Asylbewerber erhielten zwei Stunden lang keine Hilfe
30.10.2013, 14:40 UhrIm Dezember 2011 bereitete eine Seelsorgerin in der Fürther Kinderklinik die Eltern bereits darauf vor, dass Leonardo sterben werde. Die Flüchtlinge sollten Abschied nehmen. Doch dann gelang es den Ärzten in letzter Sekunde, Leonardo zu retten. Der Roma-Junge war aus der Zirndorfer Zentralen Aufnahmeineinrichtung für Asylbewerber (ZAE) viel zu spät in die Klinik eingeliefert worden.
Meningokokken-Bakterien hatten nicht nur eine Hirnhautentzündung bei ihm ausgelöst, sondern auch sein Blut vergiftet. Es gerann in den Gefäßen, schwarze Flecken bildeten sich auf der Haut, ganze Partien auf Fingerchen und Zehen des damals Eineinhalbjährigen starben ab. Obwohl die Eltern morgens um 7 Uhr ihr schwer gezeichnetes Kind dem Sicherheitsdienst an der Pforte zeigten und um Hilfe flehten, holten die Mitarbeiter keinen Notarzt.

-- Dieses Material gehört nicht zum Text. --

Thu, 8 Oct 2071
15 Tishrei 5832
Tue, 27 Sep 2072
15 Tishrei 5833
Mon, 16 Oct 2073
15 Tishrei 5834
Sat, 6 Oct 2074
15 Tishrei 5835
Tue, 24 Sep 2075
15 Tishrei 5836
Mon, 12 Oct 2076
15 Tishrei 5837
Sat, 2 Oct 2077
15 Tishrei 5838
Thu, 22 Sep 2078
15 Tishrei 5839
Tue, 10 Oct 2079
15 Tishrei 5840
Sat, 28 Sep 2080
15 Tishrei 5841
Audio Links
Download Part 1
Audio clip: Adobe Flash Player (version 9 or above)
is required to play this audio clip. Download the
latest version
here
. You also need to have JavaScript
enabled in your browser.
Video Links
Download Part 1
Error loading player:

Die Staatsanwaltschaft Nürnberg-Fürth hat inzwischen Anklage wegen vorsätzlicher Körperverletzung durch Unterlassen gegen die zwei Pförtner erhoben, eine weitere wegen unterlassener Hilfeleistung gegen eine Verwaltungsmitarbeiterin, die sich nicht zuständig fühlte. Zudem gibt es eine Anklage wegen fahrlässiger Körperverletzung gegen einen Bereitschaftsarzt, der am Vorabend den Jungen nicht gründlich untersucht hatte.
Gefährliche Lücke
Alexander Thal vom bayerischen Flüchtlingsrat, der zusammen mit Leonardos Eltern Strafanzeige erstattet hatte, kritisiert die Verwaltungsabläufe in der ZAE, einer von zwei Erstaufnahmeeinrichtungen in Bayern. Thal spricht von einem „zweistündigen Versorgungsloch“ in den Morgenstunden: In dieser Zeit könnten Asylbewerber niemanden erreichen.

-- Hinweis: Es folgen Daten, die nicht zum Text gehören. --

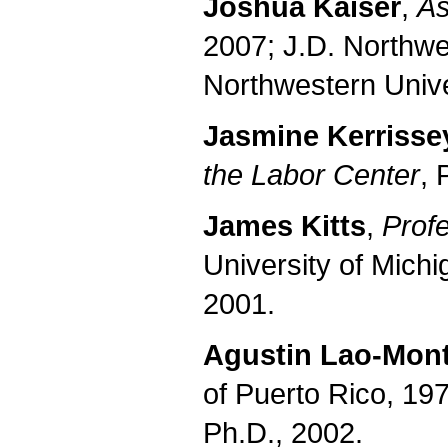
Joshua Kaiser
,
As
2007; J.D. Northwe
Northwestern Unive
Jasmine Kerrisse
the Labor Center
, 
James Kitts
,
Prof
University of Michi
2001.
Agustin Lao-Mon
of Puerto Rico, 19
Ph.D., 2002.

Denn die Zuständigkeit des privaten Sicherheitsdienstes, der auch für die Pforte verantwortlich sei, ende um Punkt sieben Uhr. Die Verwaltung aber öffne ihre Büros erst gegen neun Uhr. Dort werden dann die Krankenscheine ausgegeben, mit denen Flüchtlinge zum Arzt oder ins Krankenhaus gehen können. Wer nach sieben Uhr, aber vor neun Uhr Hilfe brauche, wie Leonardo, schwebe in Lebensgefahr.
Wer ruft den Notarzt?
Die Regierung von Mittelfranken als verantwortliche Behörde bedauert das tragische Geschehen, das zu Leonardos schweren körperlichen Schäden geführt hat. Sprecherin Ruth Kronau-Neef weist jedoch darauf hin, dass der ärztliche Bereitschaftsdienst „oder auch der Notarzt gerufen werden muss“, wenn außerhalb der Dienstzeiten ein Notfall auftritt. Warum dies im Falle der Roma-Familie nicht geschehen ist, dazu wollte sie mit Verweis auf das laufende Verfahren keine Stellung nehmen.

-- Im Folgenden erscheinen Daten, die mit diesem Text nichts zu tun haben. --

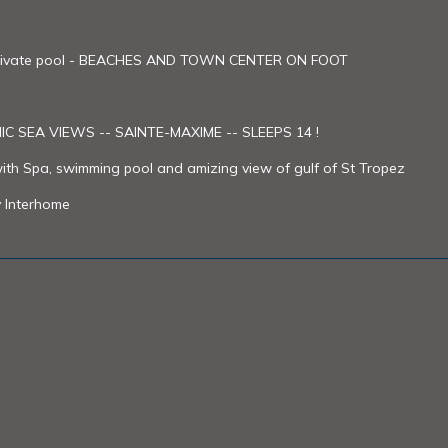
- Private pool - BEACHES AND TOWN CENTER ON FOOT
C SEA VIEWS -- SAINTE-MAXIME -- SLEEPS 14 !
with Spa, swimming pool and amizing view of gulf of St Tropez
y Interhome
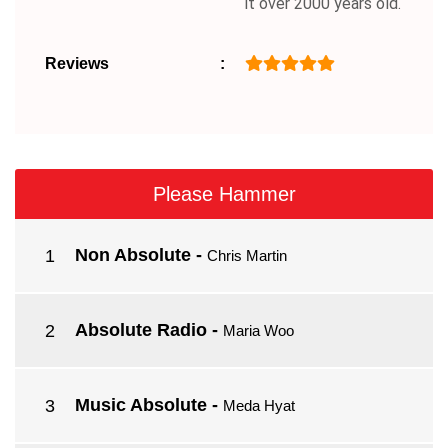
it over 2000 years old.
Reviews
Please Hammer
Non Absolute
-
Chris Martin
Absolute Radio
-
Maria Woo
Music Absolute
-
Meda Hyat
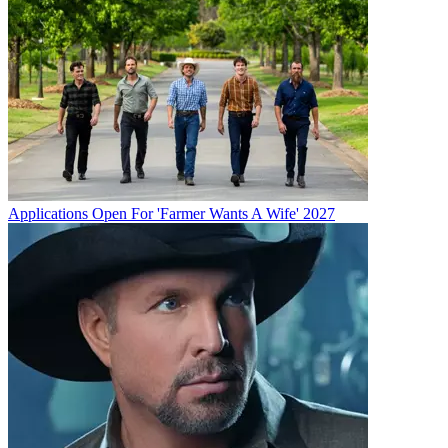
Applications Open For 'Farmer Wants A Wife' 2027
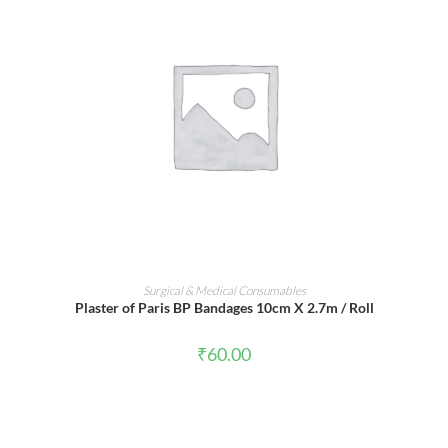
ADD TO CART
Surgical & Medical Consumables
Plaster of Paris BP Bandages 10cm X 2.7m / Roll
₹
60.00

Sie betonte aber, dass in der ZAE Mitarbeiter einer Vielzahl von Behörden und Einrichtungen beschäftigt sind. Krankenscheine indes würden nur vom Sozialamt des Landkreises Fürth ausgegeben.
Die Beschäftigte, gegen die nun Anklage erhoben wurde und die das Kind etwa gegen sieben Uhr ebenfalls gesehen hatte, „sei nur für Verwaltungstätigkeiten und zur Unterstützung des Staatlichen Gesundheitsamtes Fürth eingesetzt gewesen, nicht aber für das Sozialamt des Landkreises Fürth. Sie konnte daher keinen Krankenschein ausgeben“.
Die Staatsanwaltschaft bestätigte, dass ein Mitarbeiter einer anderen Behörde, der an jenem Montag im Dezember 2011 dienstlich in der Zirndorfer ZAE zu tun hatte, sofort reagierte, als er den aufgelösten Vater im Treppenhaus traf. Er holte einen Krankenschein aus dem Büro und alarmierte die Sanitäter. Da war es etwa acht Uhr morgens. Wäre er nicht gewesen, hätte Leonardos Martyrium eine weitere Stunde gedauert.